Primary Modules

ets_generate_data.py

This module is the main entry point for generating a set of simulated tilt stacks.

The tilt stacks are generated using the TEM-Simulator software package, taking as input a PDB or MRC map file of a particular particle of interest and generating a cryo-EM image stack containing the given particle. More complicated particle sources (i.e. randomizing the orientations of the particles and adding membrane segments around them) can be used by providing a custom Assembler class which interfaces with a Chimera REST Server to assemble these particle sources to feed in to each run of the TEM-Simulator.

Kyung Min Shin, 2020

ets_generate_data.configure_root_logger(queue)

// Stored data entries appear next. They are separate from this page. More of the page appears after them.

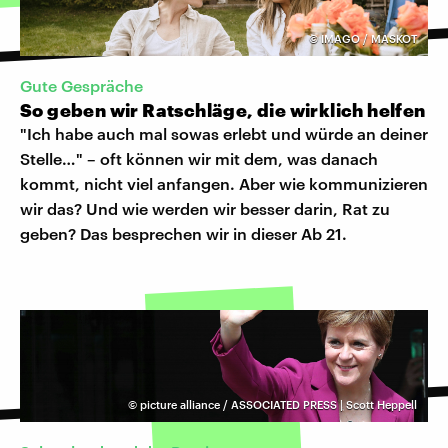
©
IMAGO / MASKOT
Gute Gespräche
So geben wir Ratschläge, die wirklich helfen
"Ich habe auch mal sowas erlebt und würde an deiner
Stelle…" – oft können wir mit dem, was danach
kommt, nicht viel anfangen. Aber wie kommunizieren
wir das? Und wie werden wir besser darin, Rat zu
geben? Das besprechen wir in dieser Ab 21.
©
picture alliance / ASSOCIATED PRESS | Scott Heppell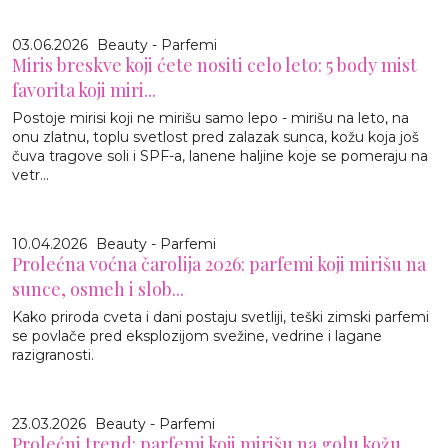
03.06.2026
Beauty - Parfemi
Miris breskve koji ćete nositi celo leto: 5 body mist
favorita koji miri...
Postoje mirisi koji ne mirišu samo lepo - mirišu na leto, na
onu zlatnu, toplu svetlost pred zalazak sunca, kožu koja još
čuva tragove soli i SPF-a, lanene haljine koje se pomeraju na
vetr...
10.04.2026
Beauty - Parfemi
Prolećna voćna čarolija 2026: parfemi koji mirišu na
sunce, osmeh i slob...
Kako priroda cveta i dani postaju svetliji, teški zimski parfemi
se povlače pred eksplozijom svežine, vedrine i lagane
razigranosti.
23.03.2026
Beauty - Parfemi
Prolećni trend: parfemi koji mirišu na golu kožu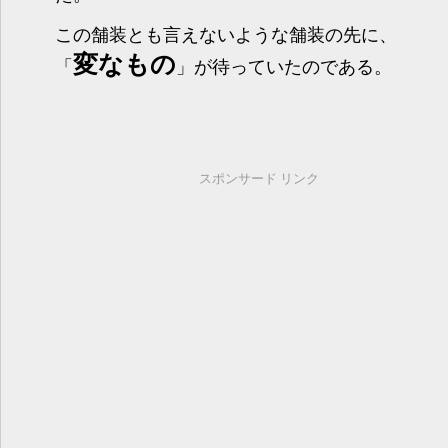
この舗装とも言えないような舗装の先に、
変なもの
「
」が待っていたのである。
スポンサード リンク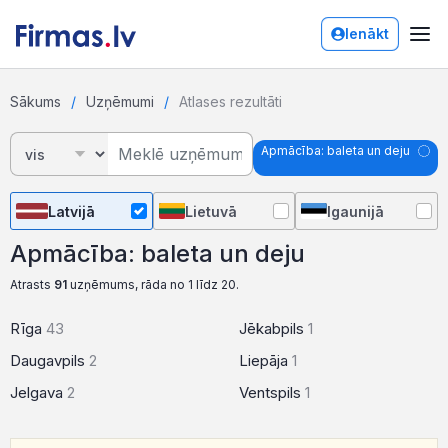
Ienākt
Sākums
Uzņēmumi
Atlases rezultāti
Apmācība: baleta un deju
Latvijā
Lietuvā
Igaunijā
Apmācība: baleta un deju
Atrasts
91
uzņēmums, rāda no 1 līdz 20.
Rīga
43
Jēkabpils
1
Daugavpils
2
Liepāja
1
Jelgava
2
Ventspils
1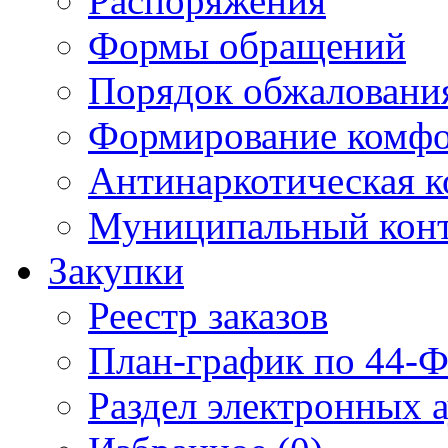
Распоряжения
Формы обращений
Порядок обжаловани
Формирование комфо
Антинаркотическая к
Муниципальный кон
Закупки
Реестр заказов
План-график по 44-Ф
Раздел электронных 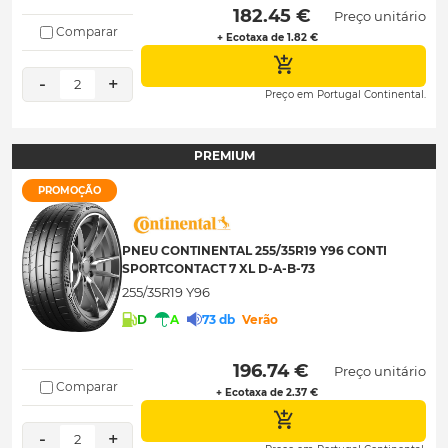
 182.45 € 
Preço unitário
Comparar
+ Ecotaxa de 1.82 €
-
+
2
Preço em Portugal Continental.
PREMIUM
PROMOÇÃO
PNEU CONTINENTAL 255/35R19 Y96 CONTI
SPORTCONTACT 7 XL D-A-B-73
255/35R19 Y96
D
A
73 db
Verão
 196.74 € 
Preço unitário
Comparar
+ Ecotaxa de 2.37 €
-
+
2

Helper function to initialize and configure the main logger instance to handle log messages.

Parameters

queue – An instance of the multiprocessing.queue class which provides thread-safe handling of log messages coming from many child processes.

Returns: None

ets_generate_data.main(configs)

The main driver process, which sets up top-level run directories and spawns necessary child processes.

Returns: None

ets_generate_data.parse_inputs()

Instantiate and set up the command line arguments parser for the ets_generate_data module

Returns: None

ets_generate_data.run_chimera_server(chimera_path, commands_queue, process_events)

Run the Chimera REST Server in a child process.

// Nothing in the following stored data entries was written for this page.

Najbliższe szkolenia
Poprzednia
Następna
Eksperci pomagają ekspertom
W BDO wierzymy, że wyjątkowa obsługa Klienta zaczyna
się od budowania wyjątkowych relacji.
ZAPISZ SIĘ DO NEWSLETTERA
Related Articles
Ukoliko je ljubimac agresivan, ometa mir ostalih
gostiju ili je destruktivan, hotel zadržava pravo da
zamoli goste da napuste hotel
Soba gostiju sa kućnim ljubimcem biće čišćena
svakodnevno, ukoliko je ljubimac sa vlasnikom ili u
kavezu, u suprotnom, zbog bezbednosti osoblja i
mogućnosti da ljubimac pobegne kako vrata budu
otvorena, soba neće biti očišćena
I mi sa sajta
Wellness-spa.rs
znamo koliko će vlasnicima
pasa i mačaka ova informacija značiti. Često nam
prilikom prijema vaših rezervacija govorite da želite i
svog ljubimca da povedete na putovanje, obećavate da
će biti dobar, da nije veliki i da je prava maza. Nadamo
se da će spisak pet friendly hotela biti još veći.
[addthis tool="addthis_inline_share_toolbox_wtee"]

ETSimulations uses a REST Server instance of Chimera to allow Assembler modules to build up particle models, shared by all multiprocessing child processes. Each child process whose Assembler wishes to use the Chimera server will send the entire set of commands to generate a model so that Chimera sessions remain separate.

Parameters
  • chimera_path

  • commands_queue – The multiprocessing queue which maintains thread-safe piping of Chimera commands to make HTTP GET requests with, filled by particle Assemblers in other processes

  • process_events – A dictionary linking each child process ID to its process-specific multiprocessing acknowledgement event which signals to Assemblers when the commands sent by that Assembler have been completed

Returns: None

ets_generate_data.run_process(configs, pid, metadata_queue, chimera_commands_queue, ack_event, complete_event)

Drives a single child process of the simulation pipeline.

A temporary data directory is first created for use only by the child process. An Assembler instance is created, and for each tiltseries simulation assigned to the child process, the appropriate number of particles are assembled and passed along to the TEM-Simulator to simulate tilt stacks with.

Parameters
  • configs – The command line arguments passed to the main ets_generate_data process

  • pid – The process ID of this child process

  • metadata_queue – The multiprocessing queue used for sending metadata log messages to the central log listener

  • chimera_commands_queue – The multiprocessing queue where commands for the Chimera REST Server can be sent by the particle Assembler

  • ack_event – A child process-specific multiprocessing Event to subscribe to in order to know when the Chimera commands we send off to the server have been completed

  • logger – Python logging module logger to send logs to

  • complete_event – A child process-specific multiprocessing Event used to indicate to the main process that this child has finished processing its jobs

Returns: None

ets_generate_data.scale_mrc(filename, apix=1.0)

Given an outputted raw tilt stack from the TEM-Simulator, add voxel sizing information to the header.

Parameters
  • filename – The path to the raw tiltseries MRC that should be processed

  • apix – The voxel size

Returns: None

ets_generate_data.start_logger(logs_queue, logfile)

Start the multiprocessing logging process

Parameters
  • logs_queue – A multiprocessing queue to take in and digest log messages

  • logfile – The output text file to log to

Returns: The child process of the log listener

ets_process_data.py

This module is the entry point for processing simulated raw tilt stacks generated by

ets_generate_data.py.

Specifically, given a list of parameters in a configuration YAML file, project directories will be set up for specified cryo-ET processing softwares, i.e. EMAN2, and scripts generated to run all specified steps of the data processing process.

ets_process_data.main(args)

Create the processed_data directory if needed and call the proper handlers for all specified processors parsed from the configurations

Parameters

args – The parsed dictionary of input parameters from the configuration file.

Returns: None

ets_process_data.parse_inputs()

Instantiate and set up the command line arguments parser for the ets_process_data module

Returns: None

ets_process_data.save_processor_info(processed_data_dir, processor)

Save the processor arguments and the time the processor was run for future information

Parameters
  • processed_data_dir – The processed_data directory to save a log file to

  • processor – The processor object parsed from the YAML configs

Returns: None